═══ PROVIDED RECORDS ═══

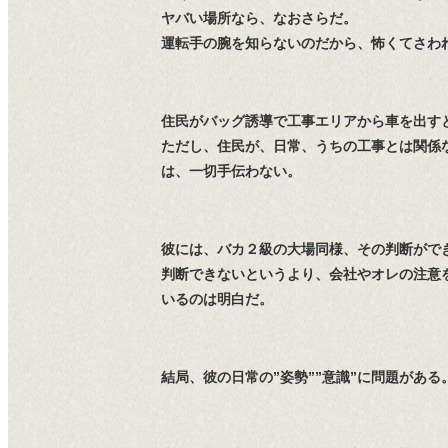
ヤバい場所なら、なおさらだ。
運転手の腕を知らないのだから、怖くてさわ
住民がバッグ誘導で工事エリアから車を出すと
ただし、住民が、日常、うちの工事とは関係
は、一切手伝わない。
彼には、バカ２級の大場同様、その判断がで
判断できないというより、会社やオレの注意
いるのは明白だ。
結局、彼の日常の”姿勢””意識”に問題がある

═══

Starting at the line where "運転手の腕を知らないのだから、怖くてさわ" appears, write out every line exactly as it stands until the listing ends, and add nothing.

WORKED SOLUTION =>
運転手の腕を知らないのだから、怖くてさわ
住民がバッグ誘導で工事エリアから車を出すと
ただし、住民が、日常、うちの工事とは関係
は、一切手伝わない。
彼には、バカ２級の大場同様、その判断がで
判断できないというより、会社やオレの注意
いるのは明白だ。
結局、彼の日常の”姿勢””意識”に問題がある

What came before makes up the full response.